## Problem details
List each line of the data that holds the string "flag".

## Records
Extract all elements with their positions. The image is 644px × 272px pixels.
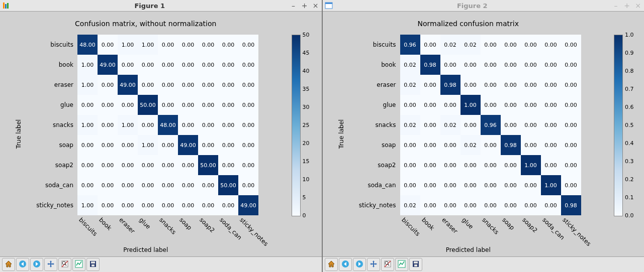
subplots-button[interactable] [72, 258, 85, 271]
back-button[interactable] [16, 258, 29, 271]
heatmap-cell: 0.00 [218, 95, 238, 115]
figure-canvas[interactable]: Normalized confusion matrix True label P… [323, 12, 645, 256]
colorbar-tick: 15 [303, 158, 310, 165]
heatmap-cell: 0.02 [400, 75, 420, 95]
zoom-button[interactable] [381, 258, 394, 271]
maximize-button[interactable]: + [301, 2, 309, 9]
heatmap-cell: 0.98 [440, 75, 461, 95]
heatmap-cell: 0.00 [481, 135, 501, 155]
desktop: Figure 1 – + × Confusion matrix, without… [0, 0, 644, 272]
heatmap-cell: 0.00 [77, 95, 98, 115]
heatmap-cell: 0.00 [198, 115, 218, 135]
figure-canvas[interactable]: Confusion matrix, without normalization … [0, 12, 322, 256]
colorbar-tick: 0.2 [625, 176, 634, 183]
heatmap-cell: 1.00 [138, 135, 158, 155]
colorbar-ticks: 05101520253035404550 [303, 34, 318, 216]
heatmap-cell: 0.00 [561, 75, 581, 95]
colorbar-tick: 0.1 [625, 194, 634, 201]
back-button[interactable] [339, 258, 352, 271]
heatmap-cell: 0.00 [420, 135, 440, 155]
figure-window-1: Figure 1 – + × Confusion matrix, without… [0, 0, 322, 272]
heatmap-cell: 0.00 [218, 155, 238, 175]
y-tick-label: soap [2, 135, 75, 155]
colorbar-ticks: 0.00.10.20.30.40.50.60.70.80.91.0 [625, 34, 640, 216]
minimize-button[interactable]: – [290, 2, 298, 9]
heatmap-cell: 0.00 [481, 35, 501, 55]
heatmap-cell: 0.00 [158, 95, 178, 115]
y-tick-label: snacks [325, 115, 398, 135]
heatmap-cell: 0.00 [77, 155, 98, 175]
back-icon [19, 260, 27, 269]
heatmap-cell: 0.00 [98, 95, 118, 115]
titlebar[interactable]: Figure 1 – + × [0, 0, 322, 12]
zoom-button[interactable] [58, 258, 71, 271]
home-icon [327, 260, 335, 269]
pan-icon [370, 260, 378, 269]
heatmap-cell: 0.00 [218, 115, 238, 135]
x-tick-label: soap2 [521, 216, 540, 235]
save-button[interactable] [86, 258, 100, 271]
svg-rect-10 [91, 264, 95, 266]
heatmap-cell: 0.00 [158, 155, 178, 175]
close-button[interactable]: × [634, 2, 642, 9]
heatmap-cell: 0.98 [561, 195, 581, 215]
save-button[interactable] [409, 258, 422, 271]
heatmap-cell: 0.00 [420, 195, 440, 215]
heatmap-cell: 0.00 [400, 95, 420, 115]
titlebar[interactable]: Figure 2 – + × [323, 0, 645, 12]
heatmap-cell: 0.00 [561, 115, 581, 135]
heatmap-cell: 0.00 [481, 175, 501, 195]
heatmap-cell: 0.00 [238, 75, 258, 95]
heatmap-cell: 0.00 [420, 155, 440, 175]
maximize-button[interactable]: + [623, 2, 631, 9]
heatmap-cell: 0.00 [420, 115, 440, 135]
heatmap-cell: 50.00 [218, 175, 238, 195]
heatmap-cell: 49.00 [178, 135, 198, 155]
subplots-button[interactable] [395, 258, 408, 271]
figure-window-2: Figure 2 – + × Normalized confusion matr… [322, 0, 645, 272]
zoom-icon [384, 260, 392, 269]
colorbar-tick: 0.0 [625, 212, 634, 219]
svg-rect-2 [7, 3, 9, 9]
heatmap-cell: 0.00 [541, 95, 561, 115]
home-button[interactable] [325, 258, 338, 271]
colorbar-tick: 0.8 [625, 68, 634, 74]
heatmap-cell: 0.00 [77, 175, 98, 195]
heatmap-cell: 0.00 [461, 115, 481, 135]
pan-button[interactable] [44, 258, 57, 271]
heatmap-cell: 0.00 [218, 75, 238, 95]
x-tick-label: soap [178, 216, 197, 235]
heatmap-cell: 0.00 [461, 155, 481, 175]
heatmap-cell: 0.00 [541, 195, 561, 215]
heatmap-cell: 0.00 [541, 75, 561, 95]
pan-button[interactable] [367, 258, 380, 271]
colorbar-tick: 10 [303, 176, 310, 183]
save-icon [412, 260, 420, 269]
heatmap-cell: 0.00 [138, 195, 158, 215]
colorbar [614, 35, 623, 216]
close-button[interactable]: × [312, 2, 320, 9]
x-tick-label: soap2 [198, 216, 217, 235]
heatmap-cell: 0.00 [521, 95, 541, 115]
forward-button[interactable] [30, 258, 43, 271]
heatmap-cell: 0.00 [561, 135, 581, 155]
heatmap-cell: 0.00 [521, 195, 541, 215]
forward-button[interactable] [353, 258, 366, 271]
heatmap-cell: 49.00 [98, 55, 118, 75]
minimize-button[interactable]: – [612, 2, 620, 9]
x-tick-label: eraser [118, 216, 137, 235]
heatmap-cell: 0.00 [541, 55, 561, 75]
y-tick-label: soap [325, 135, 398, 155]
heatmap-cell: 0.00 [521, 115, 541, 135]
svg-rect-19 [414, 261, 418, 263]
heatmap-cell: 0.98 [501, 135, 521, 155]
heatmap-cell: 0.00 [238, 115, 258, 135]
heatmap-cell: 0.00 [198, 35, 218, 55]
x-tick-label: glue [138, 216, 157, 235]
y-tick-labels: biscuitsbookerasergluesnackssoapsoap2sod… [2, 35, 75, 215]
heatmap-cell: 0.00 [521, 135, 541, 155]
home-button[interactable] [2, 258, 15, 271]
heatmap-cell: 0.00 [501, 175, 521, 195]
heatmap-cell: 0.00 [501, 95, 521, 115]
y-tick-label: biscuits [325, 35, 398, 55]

==

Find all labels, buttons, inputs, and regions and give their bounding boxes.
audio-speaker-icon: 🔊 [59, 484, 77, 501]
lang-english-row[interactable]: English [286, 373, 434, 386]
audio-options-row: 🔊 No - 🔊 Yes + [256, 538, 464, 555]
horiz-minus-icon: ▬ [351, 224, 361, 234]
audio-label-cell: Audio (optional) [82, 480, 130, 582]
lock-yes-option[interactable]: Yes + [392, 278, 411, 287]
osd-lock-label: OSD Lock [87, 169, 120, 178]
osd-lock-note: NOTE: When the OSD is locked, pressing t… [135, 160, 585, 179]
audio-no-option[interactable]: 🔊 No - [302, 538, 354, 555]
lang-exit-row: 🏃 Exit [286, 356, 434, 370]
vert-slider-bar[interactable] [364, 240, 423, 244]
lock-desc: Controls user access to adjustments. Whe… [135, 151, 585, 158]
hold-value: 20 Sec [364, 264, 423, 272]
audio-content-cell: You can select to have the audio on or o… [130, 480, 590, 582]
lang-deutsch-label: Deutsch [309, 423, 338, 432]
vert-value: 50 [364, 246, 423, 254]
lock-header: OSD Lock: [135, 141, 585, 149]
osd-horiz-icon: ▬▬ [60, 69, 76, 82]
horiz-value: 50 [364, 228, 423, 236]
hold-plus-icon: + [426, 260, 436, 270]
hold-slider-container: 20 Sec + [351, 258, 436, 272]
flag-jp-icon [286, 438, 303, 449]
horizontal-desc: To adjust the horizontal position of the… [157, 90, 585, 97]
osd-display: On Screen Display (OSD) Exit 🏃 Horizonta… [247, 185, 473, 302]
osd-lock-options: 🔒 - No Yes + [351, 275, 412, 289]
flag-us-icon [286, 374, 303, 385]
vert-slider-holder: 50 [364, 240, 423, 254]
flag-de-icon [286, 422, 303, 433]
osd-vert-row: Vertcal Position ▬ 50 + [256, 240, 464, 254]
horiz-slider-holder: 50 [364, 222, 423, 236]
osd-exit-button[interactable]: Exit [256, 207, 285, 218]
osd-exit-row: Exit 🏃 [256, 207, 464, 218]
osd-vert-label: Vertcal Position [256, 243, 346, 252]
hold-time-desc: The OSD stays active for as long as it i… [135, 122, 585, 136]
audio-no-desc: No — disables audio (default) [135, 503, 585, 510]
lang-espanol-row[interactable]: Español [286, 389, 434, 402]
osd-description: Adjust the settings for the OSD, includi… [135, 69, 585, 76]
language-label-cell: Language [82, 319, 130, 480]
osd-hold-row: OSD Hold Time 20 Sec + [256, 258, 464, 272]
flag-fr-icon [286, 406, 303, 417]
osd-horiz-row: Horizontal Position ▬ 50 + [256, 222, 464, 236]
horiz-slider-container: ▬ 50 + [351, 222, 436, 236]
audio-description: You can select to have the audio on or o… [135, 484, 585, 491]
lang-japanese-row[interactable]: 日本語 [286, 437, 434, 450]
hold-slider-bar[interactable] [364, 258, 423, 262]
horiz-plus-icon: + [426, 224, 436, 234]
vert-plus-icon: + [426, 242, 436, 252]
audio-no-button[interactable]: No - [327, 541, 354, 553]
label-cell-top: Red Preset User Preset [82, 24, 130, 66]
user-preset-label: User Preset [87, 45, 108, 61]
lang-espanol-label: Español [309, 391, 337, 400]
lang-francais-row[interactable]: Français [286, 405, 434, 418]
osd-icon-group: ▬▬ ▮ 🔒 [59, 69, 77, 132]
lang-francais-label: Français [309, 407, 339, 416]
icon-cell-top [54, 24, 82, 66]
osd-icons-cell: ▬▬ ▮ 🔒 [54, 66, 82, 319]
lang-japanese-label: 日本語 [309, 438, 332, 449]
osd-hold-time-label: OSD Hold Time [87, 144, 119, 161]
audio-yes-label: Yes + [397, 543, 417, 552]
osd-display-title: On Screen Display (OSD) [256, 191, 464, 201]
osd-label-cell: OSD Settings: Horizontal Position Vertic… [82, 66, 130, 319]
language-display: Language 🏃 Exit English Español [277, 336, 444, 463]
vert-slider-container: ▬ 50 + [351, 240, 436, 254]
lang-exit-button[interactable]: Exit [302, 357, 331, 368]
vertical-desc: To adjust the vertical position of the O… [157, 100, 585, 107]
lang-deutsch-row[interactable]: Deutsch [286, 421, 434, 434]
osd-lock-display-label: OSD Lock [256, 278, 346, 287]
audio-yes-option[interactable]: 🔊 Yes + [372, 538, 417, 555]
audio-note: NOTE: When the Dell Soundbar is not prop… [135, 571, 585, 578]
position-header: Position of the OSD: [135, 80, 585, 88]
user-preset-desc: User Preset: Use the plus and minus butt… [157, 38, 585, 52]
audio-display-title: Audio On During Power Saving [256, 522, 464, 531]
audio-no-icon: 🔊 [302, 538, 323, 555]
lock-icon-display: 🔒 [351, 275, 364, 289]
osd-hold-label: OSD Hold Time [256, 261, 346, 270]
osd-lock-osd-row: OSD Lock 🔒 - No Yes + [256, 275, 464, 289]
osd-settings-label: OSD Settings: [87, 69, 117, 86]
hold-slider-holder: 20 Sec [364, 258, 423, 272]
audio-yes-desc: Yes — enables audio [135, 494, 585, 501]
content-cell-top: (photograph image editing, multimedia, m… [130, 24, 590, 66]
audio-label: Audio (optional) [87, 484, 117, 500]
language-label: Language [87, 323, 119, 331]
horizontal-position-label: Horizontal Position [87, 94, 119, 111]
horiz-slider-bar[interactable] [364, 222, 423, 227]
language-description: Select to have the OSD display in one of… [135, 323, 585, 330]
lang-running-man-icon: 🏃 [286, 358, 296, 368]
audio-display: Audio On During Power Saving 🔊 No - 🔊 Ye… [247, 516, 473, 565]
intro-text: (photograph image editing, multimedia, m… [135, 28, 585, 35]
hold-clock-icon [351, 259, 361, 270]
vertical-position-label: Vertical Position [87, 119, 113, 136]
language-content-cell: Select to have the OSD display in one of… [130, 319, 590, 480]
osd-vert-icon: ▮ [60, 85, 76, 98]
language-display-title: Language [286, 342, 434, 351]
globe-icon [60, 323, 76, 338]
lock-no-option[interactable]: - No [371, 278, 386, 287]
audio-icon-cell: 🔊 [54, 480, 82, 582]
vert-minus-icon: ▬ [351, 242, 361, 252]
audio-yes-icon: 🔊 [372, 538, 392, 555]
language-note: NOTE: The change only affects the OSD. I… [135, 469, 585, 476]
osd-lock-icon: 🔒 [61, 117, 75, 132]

## Final answer
flag-jp-icon [286, 438, 303, 449]
flag-us-icon [286, 374, 303, 385]
flag-de-icon [286, 422, 303, 433]
flag-fr-icon [286, 406, 303, 417]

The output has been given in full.